I am trying to calculate the pixel width of Excel columns, as described in this post, using the official formula from the OpenXML specification. However, in order to apply this formula, I need to know the Maximum Digit Width of the Normal font, which is the pixel width of the widest numeric digit. The OpenXML specification gives this example as a clarification:

Using the Calibri font as an example, the maximum digit width of 11 point font size is 7 pixels (at 96 dpi).

I have checked that this is correct by visually examining a Calibri 11-point digit and it is indeed 7 pixels wide.

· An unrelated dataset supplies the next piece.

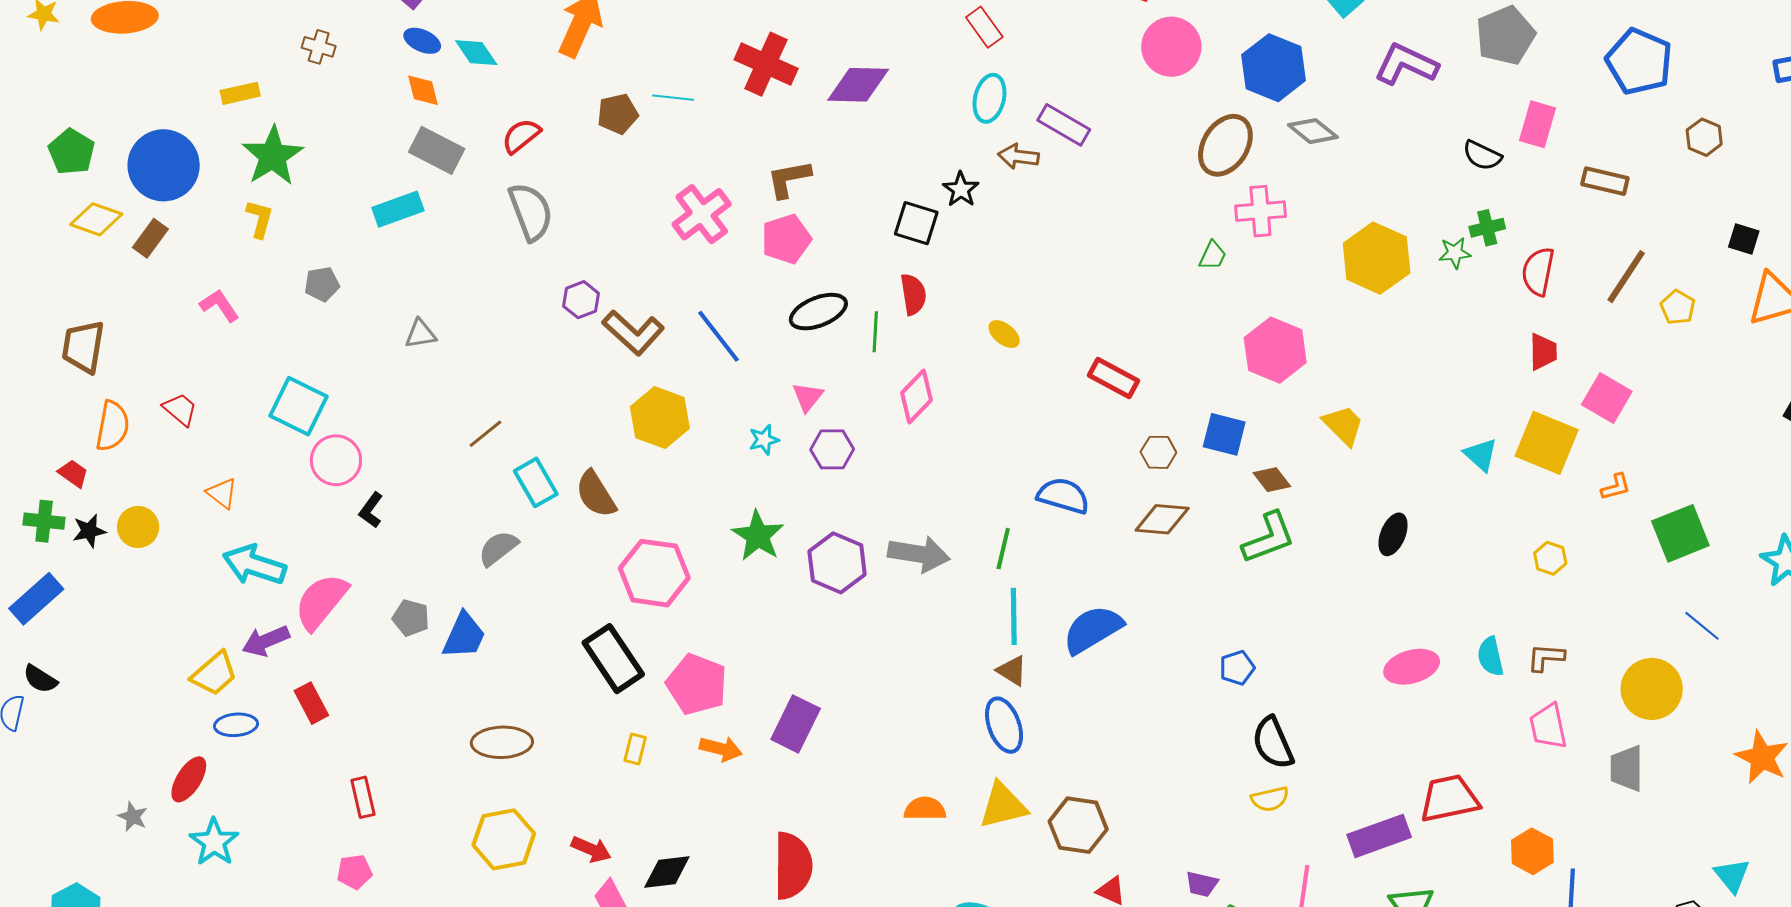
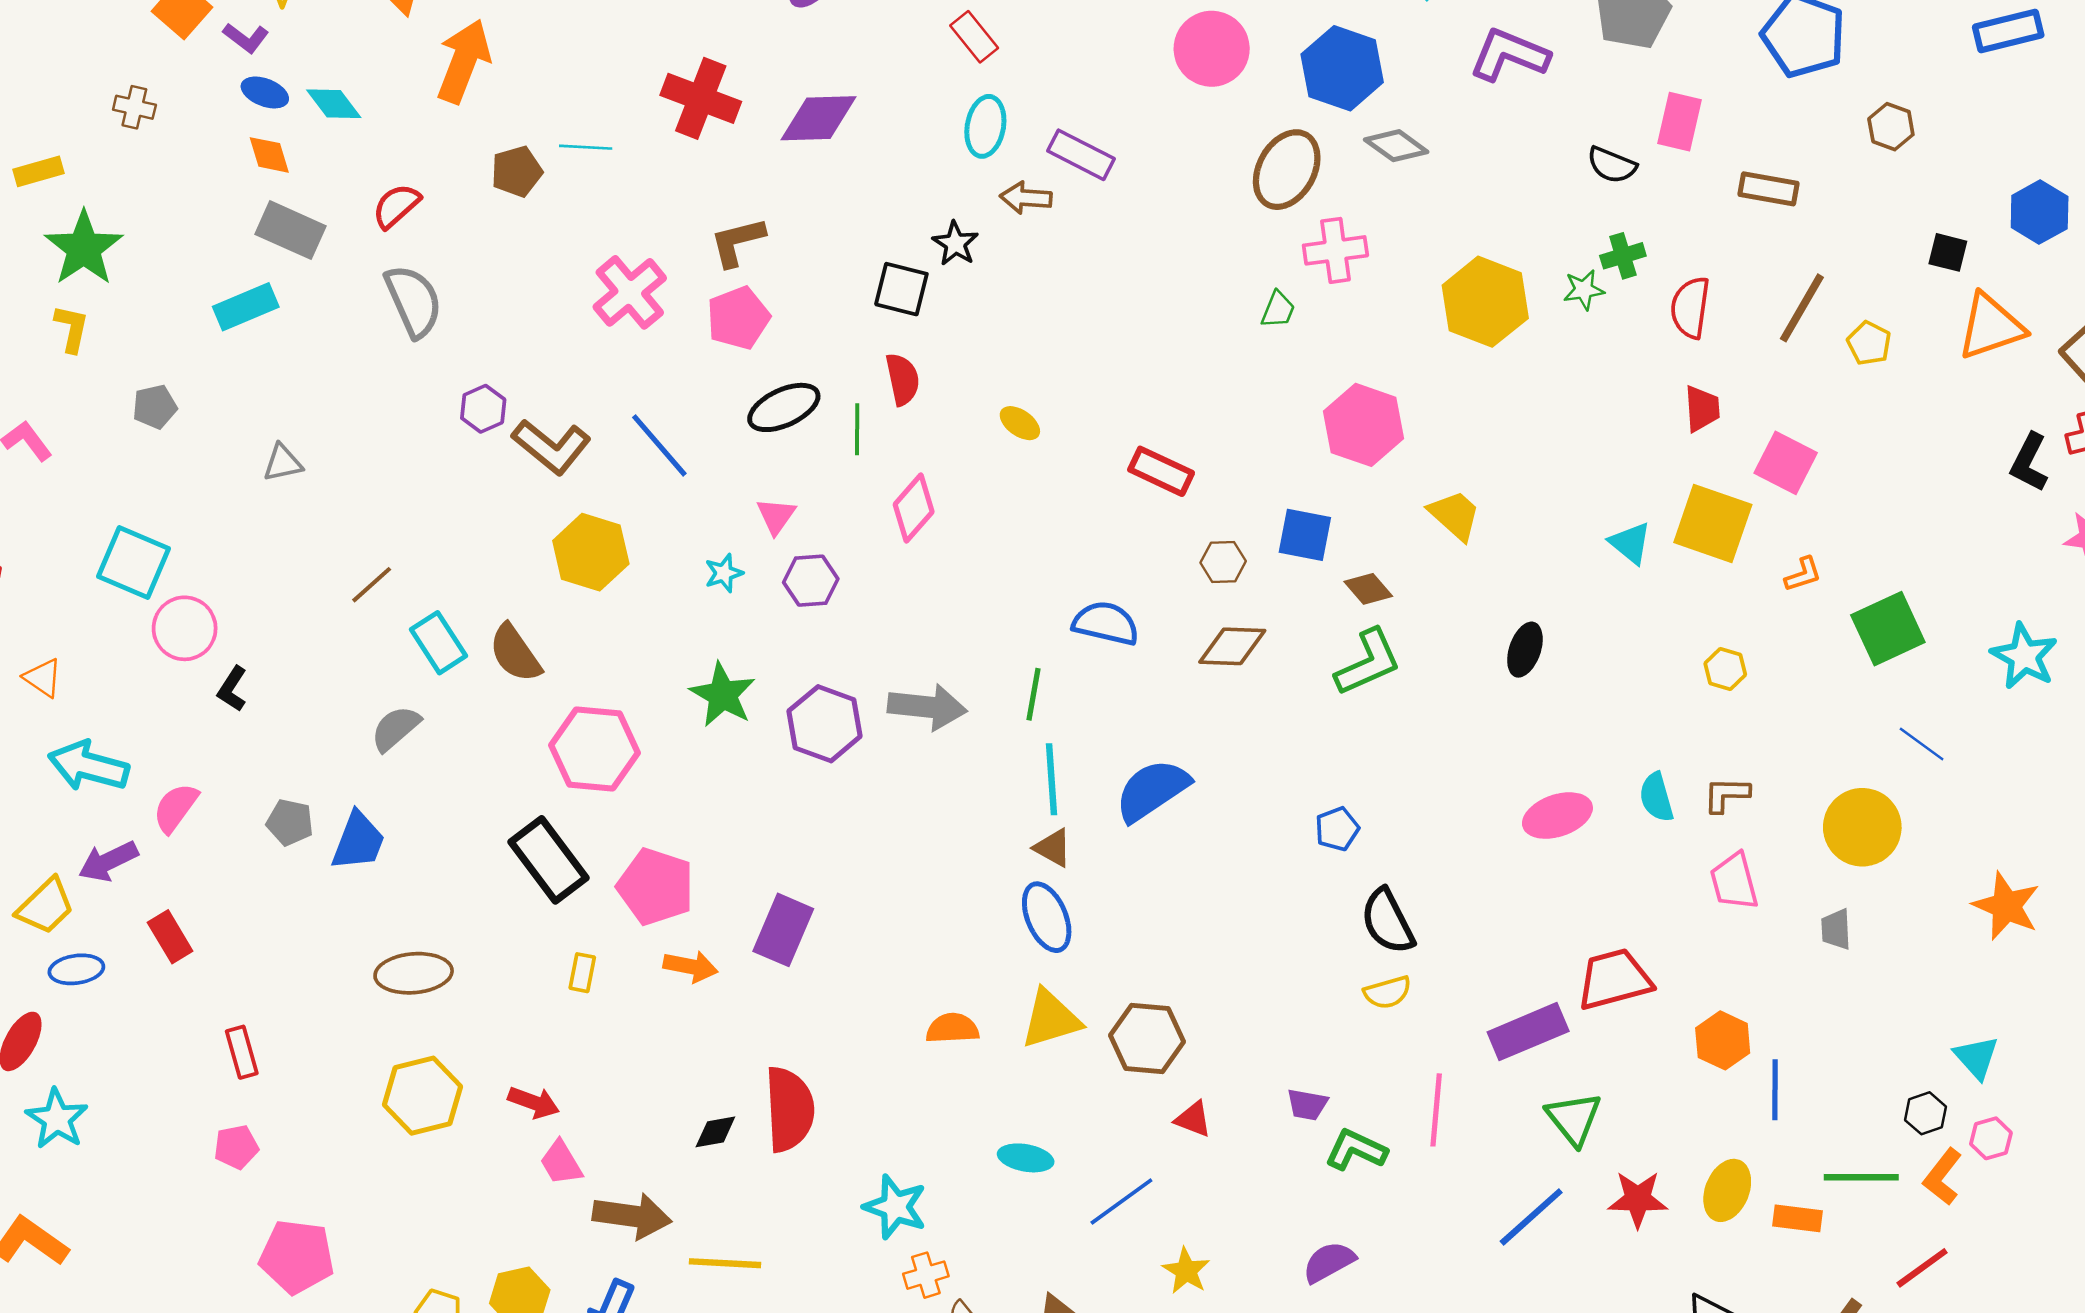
pink semicircle: (321, 602) -> (176, 808), size x0.7
gray trapezoid: (1627, 768) -> (1836, 929), size x0.7
black diamond: (667, 872) -> (715, 1132), moved, size x0.7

So, I am trying to create a method that will return the maximum digit width for any font / size.

I have followed the recommendations made in this question, but it doesn't produce the results I am expecting.

Here's my test code:

var font = new Font("Calibri", 11.0f, FontStyle.Regular);

for (var i = 0; i < 10; i++)
{
    Debug.WriteLine(TextRenderer.MeasureText(i.ToString(), font));
}

This reports that all digits have a width of 15.

Any suggestions please?

Thanks, Tim

like image 765
Tim Coulter Avatar asked Dec 02 '09 13:12

Tim Coulter


1 Answers

First let me say that the code I'm about to show looks like a horrible hack and I'm not presenting it as a solution. Rather, I'm hoping it reveals a little more about the behavior of MeasureText that might lead you to your final solution.

I made a slight alteration to your code. I'm measuring the length of two underscore characters. Then, in the body of the for loop I'm measuring the desired character with underscores on either side and subtracting the length of the two underscore characters alone. For the test scenario I am getting a result of 7. The main purpose of this was to determine whether MeasureText is accounting for padding on a character-by-character basis or padding at the beginning/ending of the string. It seems that it is the latter. Perhaps this, combined with some of the other input you've received, will lead you to a more elegant solution.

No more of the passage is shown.